Another boring view in my last ditch adventure outpost: Sevilla

Another boring view in my last ditch adventure outpost: Sevilla

I want all the adventures. Isn’t this the same thing as wanting all the toys? I want all the adventures. It felt like the wrinkle-browed toddler from my childhood fable had suddenly crawled into my skin and taken over my wonderful life. Only the difference was this: I don’t want all the adventures just for myself. I want all the adventures, with, and for, all of you. I don’t want anyone else not to have an adventure. If there is one thing I’ve learned this past year, it’s the reality how many fantastic adventures are out there. Sometimes, the adventure is just figuring out how to cross the street when the traffic keeps coming from the ‘wrong’ direction. You’d be shocked at the thrill of making it safely from one curb to another without getting hit by that surprise coming from the right. Other times, the adventure is jumping out of a plane.  Most of the time, it’s someplace in between.

Sometimes, the adventure is jumping out of a plane.

Sometimes, the adventure is jumping out of a plane.

The intoxication of adventure is the thrill. You aren’t required to defy death to get it; you just have to feel something (a)new. My first morning back in the Pacific Northwest after I returned to the States, I snuggled into my purple beaded Moroccan jelaba and headed into my sister’s kitchen, where I got on the floor and played matchbox-car-closet-soccer with my nephew. Last summer he refused to hug me for two straight months. This day, my heart lept when he not only hugged me hello, he determined I was a worthy-enough playmate to receive two cars. I want all the adventures.

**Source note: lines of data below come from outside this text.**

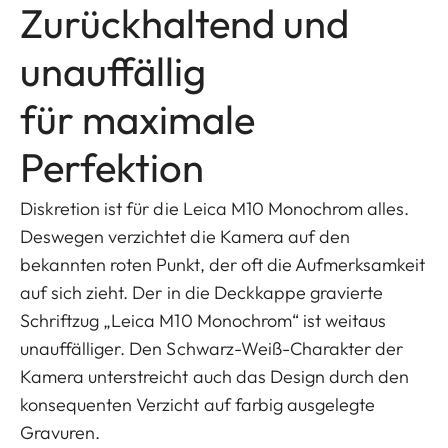
Zurückhaltend und
unauffällig
für maximale
Perfektion
Diskretion ist für die Leica M10 Monochrom alles.
Deswegen verzichtet die Kamera auf den
bekannten roten Punkt, der oft die Aufmerksamkeit
auf sich zieht. Der in die Deckkappe gravierte
Schriftzug „Leica M10 Monochrom“ ist weitaus
unauffälliger. Den Schwarz-Weiß-Charakter der
Kamera unterstreicht auch das Design durch den
konsequenten Verzicht auf farbig ausgelegte
Gravuren.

In my purple beaded jelaba.

In my purple beaded jelaba.

I won’t have all the adventures. And that’s ok. I won’t have kids, and I feel good about having made that choice. I won’t be a war correspondent; my feelings are still mixed about that one. When you depart for Asia next week I will ache with memory, and jealousy. And if my friends in Brazil really do go hang-gliding, I may turn green with envy. But despite my round-the-world trip having ended, I believe my adventures have just begun, simply because I’ve started wanting them. All of them.

Dallas, Goodbye, Life Skills, Moving, On the Road, Preparing, Tourist, Traveling

Dallas in My Rearview Mirror

Tomorrow, I will pack my car and watch Dallas fade in my rearview mirror for the last time as a resident. As excited as I am about the beginnings this end represents, I find myself more mixed than I expected about the ‘no-mores’ and ‘haven’t-yets’ that come with it.

Foggy Day in Dallas

Foggy Day in Dallas

This isn’t an ‘I left my heart in San Francisco,’ kind of moment; Dallas and I have never had that kind of relationship. I came for a job and brought an attitude with me, assuming I’d be here two years, and leave. I never actually checked in, so I’m not sure you could call my approach checked-out. But it definitely was disengaged.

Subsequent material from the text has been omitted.